NASA’s atomic clock, ready to be launched aboard a SpaceX Heavy Falcon rocket into space on June 22, is no ordinary clock. It is also the first-of-its-kind atomic clock designed to fly onboard a spacecraft that goes beyond Earth’s orbit.

NASA officials said the clock, about the size of a toaster-oven, will operate for a year in space. They added that in the near-future, the technology will also be used to make gravitational measurements.

Reports said the deep space atomic clock, built by the Jet Propulsion Laboratory in California, will measure how long it takes for a signal to travel from one point to another and that information can enable a spacecraft to find out its exact location. According to the Jet Propulsion Laboratory, the deep space atomic clock is similar to the GPS found in the smartphone. “Atomic clocks aboard satellites enable your phone’s Global Positioning System (GPS) application to get you from point A to point B by calculating where you are on Earth, based on the time it takes the signal to travel from the satellite to your phone.” The deep space atomic clock is described as an advanced prototype of a space-flight suitable, mercury-ion atomic clock that can provide an unprecedented frequency and time stability in a space-qualified clock.

However, spacecraft don’t have GPS to help them find their way in deep space. Experts explain that space navigation teams entirely rely on atomic clocks on Earth for their location data. Since the beginning of space exploration, space navigators used star sightings, precise timing and radio communications to invent the new science of space navigation.

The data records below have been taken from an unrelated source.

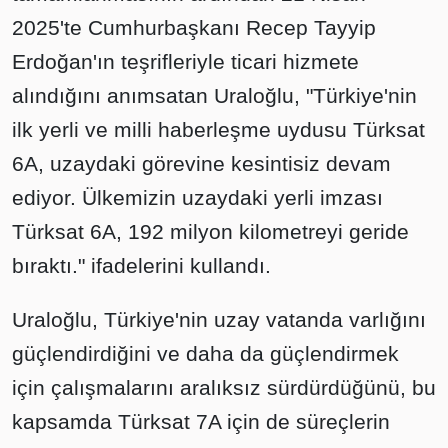
2025'te Cumhurbaşkanı Recep Tayyip
Erdoğan'ın teşrifleriyle ticari hizmete
alındığını anımsatan Uraloğlu, "Türkiye'nin
ilk yerli ve milli haberleşme uydusu Türksat
6A, uzaydaki görevine kesintisiz devam
ediyor. Ülkemizin uzaydaki yerli imzası
Türksat 6A, 192 milyon kilometreyi geride
bıraktı." ifadelerini kullandı.
Uraloğlu, Türkiye'nin uzay vatanda varlığını
güçlendirdiğini ve daha da güçlendirmek
için çalışmalarını aralıksız sürdürdüğünü, bu
kapsamda Türksat 7A için de süreçlerin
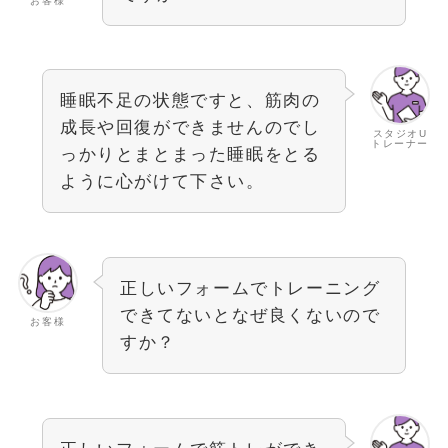
お客様
睡眠不足の状態ですと、筋肉の
成長や回復ができませんのでし
スタジオU
トレーナー
っかりとまとまった睡眠をとる
ように心がけて下さい。
正しいフォームでトレーニング
できてないとなぜ良くないので
お客様
すか？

The Jet Propulsion Laboratory explained that the deep space atomic clock on a spacecraft would allow it to receive a signal from Earth and determine its location immediately using an onboard navigation system. It said the atomic clock has to be incredibly precise to be used for this kind of navigation. “A clock that is off by even a single second could mean the difference between landing on Mars and missing it by miles. In ground tests, the deep space atomic clock proved to be up to 50 times more stable than atomic clocks on GPS satellites,” it said.

Experts say atoms are used in this space technology to help maintain high precision in its measurements of the quartz variations. The length of a second is measured by the frequency of light released by specific atoms. The deep space atomic clock uses mercury ions.